=== Section Start ===
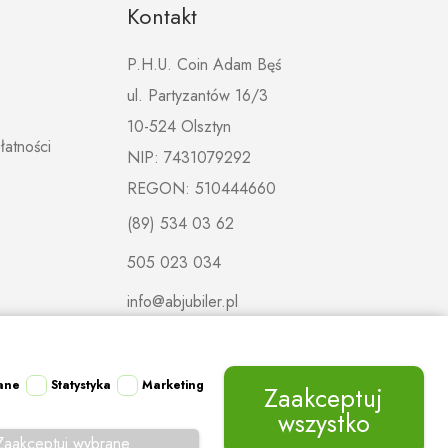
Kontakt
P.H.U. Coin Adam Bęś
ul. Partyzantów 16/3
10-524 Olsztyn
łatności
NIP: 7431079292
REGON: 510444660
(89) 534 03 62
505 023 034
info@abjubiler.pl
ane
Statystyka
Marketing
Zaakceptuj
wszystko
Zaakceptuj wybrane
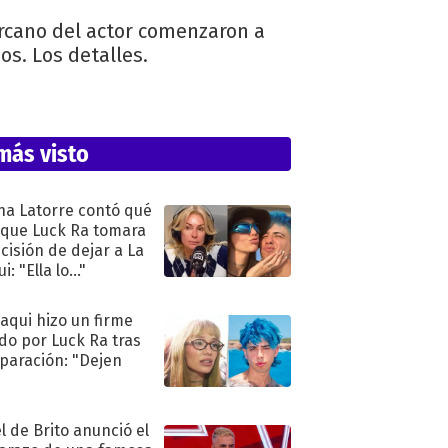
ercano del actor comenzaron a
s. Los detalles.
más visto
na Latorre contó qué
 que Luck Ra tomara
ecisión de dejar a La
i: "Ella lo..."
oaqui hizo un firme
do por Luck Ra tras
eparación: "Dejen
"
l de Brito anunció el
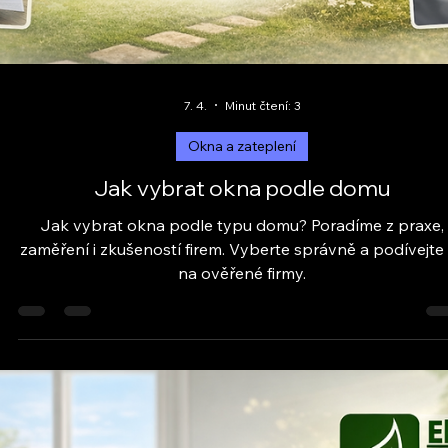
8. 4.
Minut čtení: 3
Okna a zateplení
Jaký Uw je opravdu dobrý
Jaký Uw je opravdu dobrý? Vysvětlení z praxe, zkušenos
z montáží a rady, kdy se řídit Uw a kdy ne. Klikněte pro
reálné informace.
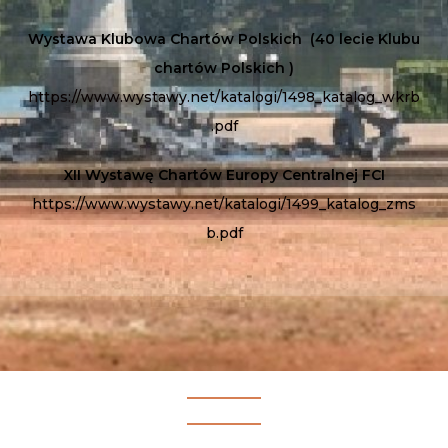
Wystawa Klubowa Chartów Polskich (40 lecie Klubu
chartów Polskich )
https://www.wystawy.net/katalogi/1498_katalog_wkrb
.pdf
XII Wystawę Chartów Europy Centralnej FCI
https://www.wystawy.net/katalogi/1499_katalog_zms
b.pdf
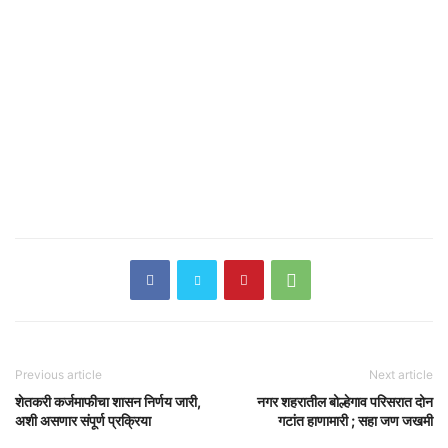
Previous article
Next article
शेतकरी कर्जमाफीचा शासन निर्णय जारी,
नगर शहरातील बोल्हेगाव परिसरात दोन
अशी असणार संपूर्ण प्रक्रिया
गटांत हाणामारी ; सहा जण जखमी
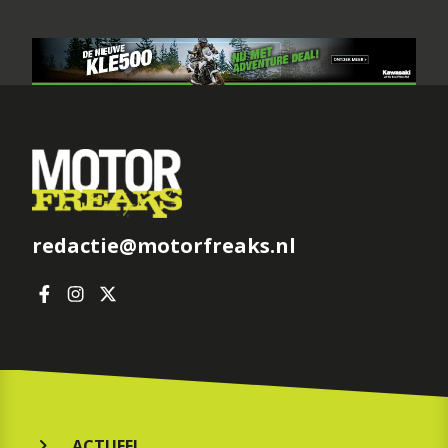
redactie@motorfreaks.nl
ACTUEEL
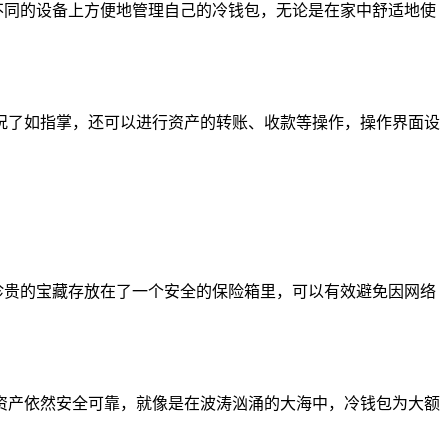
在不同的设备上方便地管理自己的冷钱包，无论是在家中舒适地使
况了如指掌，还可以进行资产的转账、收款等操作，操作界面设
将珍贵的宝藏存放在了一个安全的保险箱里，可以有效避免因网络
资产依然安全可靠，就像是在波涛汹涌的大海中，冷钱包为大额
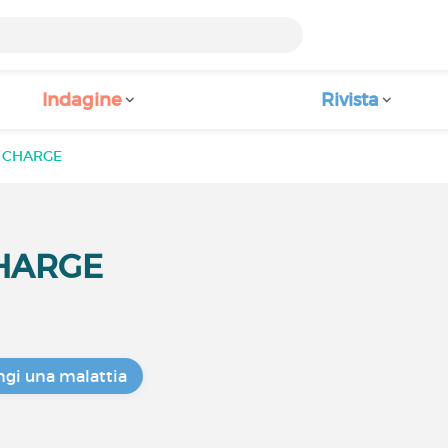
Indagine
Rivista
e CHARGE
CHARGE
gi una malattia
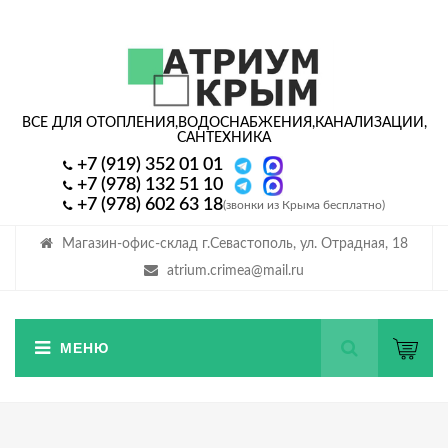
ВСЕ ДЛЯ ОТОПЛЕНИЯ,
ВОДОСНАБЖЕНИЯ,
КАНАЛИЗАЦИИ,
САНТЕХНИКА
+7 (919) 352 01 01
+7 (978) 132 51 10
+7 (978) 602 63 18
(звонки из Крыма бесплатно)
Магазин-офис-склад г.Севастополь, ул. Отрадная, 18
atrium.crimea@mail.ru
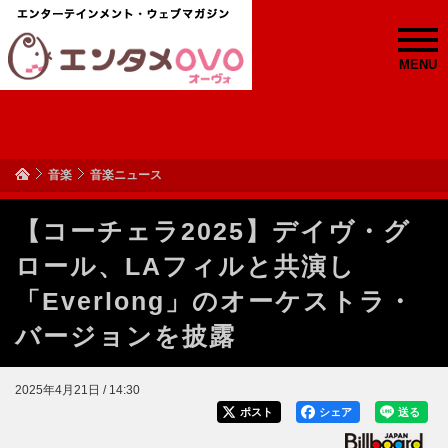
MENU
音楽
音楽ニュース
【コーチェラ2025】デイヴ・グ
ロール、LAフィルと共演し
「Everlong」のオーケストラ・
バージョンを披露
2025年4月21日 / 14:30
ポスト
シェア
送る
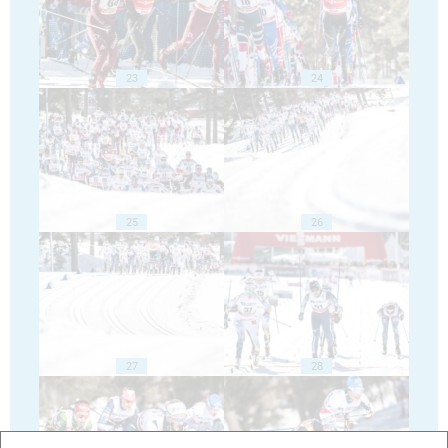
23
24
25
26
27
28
=== Section End ===
=== Section Start ===
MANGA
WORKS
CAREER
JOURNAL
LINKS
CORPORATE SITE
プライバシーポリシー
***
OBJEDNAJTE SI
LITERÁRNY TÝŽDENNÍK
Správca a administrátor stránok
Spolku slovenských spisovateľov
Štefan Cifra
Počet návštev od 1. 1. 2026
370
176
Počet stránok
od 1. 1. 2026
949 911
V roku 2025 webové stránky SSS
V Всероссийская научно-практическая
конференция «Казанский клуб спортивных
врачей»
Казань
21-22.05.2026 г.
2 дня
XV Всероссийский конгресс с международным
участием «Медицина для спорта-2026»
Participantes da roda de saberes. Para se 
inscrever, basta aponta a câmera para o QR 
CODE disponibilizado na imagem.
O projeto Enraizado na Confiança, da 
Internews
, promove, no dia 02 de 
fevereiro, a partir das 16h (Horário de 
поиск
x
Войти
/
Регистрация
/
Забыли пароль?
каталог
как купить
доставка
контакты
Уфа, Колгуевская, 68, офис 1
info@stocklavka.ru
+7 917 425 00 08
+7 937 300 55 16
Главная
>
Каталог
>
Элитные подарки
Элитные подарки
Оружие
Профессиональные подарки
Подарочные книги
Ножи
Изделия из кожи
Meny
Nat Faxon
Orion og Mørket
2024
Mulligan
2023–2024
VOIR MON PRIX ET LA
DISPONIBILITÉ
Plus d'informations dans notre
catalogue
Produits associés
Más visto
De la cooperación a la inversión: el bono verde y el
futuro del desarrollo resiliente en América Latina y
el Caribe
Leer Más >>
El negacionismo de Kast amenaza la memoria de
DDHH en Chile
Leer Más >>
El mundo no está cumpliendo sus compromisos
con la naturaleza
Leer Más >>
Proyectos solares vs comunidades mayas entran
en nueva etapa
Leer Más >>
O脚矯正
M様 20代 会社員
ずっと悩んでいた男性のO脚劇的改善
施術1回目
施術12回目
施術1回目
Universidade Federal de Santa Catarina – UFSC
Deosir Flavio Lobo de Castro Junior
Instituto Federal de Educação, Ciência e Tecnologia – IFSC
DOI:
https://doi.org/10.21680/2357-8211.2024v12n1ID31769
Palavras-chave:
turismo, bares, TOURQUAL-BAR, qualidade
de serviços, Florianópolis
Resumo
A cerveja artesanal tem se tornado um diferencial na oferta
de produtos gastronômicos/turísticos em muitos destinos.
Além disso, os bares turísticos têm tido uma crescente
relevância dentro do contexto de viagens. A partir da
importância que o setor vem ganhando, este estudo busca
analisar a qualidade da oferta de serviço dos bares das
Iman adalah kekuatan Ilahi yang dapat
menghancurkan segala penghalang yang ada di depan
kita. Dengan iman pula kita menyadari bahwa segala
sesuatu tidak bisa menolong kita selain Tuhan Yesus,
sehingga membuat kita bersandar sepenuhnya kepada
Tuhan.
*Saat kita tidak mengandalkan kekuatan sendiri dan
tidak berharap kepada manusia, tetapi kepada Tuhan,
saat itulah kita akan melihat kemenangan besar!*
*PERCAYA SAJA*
=== Section End ===
=== Section Start ===
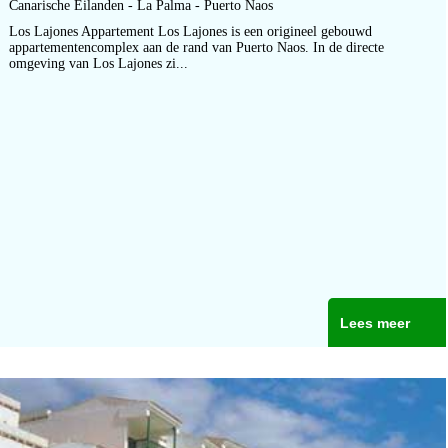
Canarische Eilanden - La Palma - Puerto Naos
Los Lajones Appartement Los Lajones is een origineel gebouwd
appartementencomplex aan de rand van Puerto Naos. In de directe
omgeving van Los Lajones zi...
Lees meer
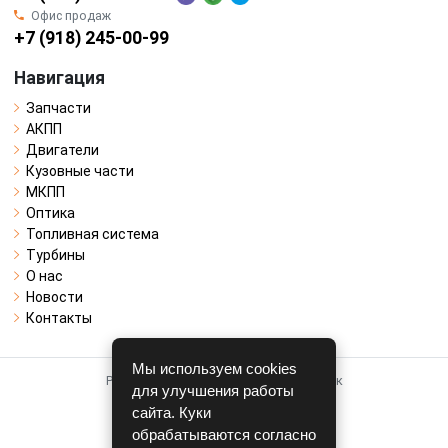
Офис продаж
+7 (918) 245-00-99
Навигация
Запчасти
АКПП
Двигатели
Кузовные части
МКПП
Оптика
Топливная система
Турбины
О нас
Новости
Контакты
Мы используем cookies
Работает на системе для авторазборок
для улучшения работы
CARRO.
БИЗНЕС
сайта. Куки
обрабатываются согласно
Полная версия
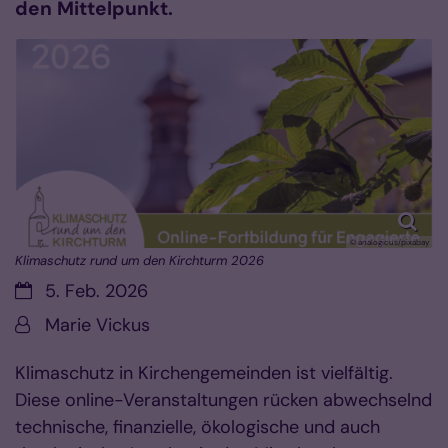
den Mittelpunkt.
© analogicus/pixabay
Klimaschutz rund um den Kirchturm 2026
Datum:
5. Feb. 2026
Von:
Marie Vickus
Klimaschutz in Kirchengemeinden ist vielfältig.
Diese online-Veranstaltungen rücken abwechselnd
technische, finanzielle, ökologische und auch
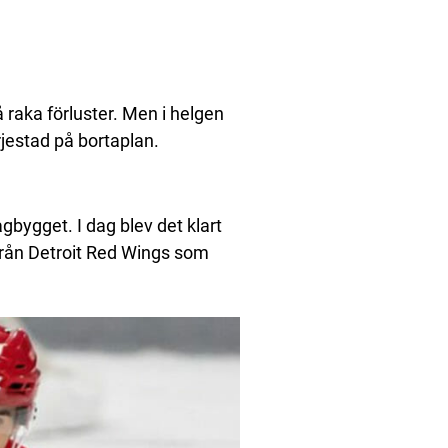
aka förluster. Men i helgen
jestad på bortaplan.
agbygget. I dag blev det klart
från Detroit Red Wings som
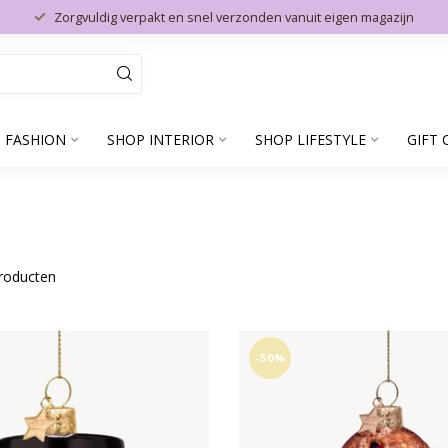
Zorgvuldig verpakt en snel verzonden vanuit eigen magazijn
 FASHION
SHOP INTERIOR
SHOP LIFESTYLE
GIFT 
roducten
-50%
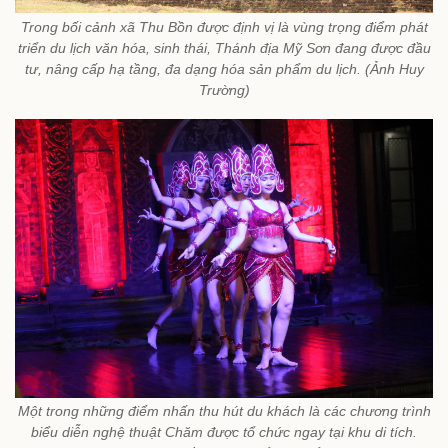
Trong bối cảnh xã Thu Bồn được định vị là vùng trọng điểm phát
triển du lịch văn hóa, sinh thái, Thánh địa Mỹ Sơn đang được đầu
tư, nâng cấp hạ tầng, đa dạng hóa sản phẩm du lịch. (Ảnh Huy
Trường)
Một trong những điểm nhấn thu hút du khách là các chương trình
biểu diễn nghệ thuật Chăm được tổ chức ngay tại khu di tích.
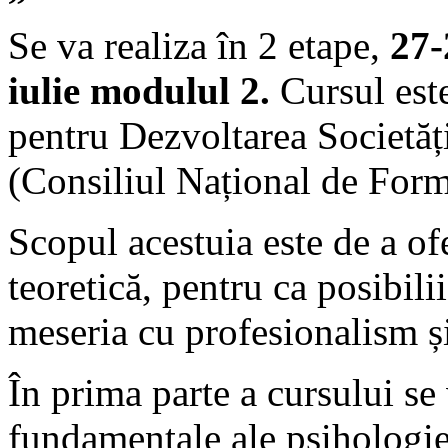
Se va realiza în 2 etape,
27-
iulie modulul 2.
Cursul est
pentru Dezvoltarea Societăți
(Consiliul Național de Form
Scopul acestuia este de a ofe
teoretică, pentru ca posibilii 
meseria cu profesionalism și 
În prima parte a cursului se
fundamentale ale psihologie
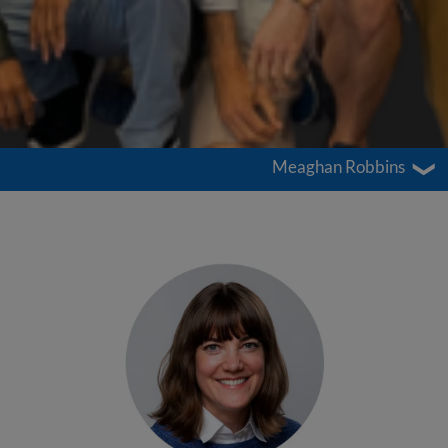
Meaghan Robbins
=== Section End ===
# TASK INSTRUCTIONS:
In the records above, find each line holding "segala" and copy it.

# REPLY TO THE TASK:
menghancurkan segala penghalang yang ada di depan
kita. Dengan iman pula kita menyadari bahwa segala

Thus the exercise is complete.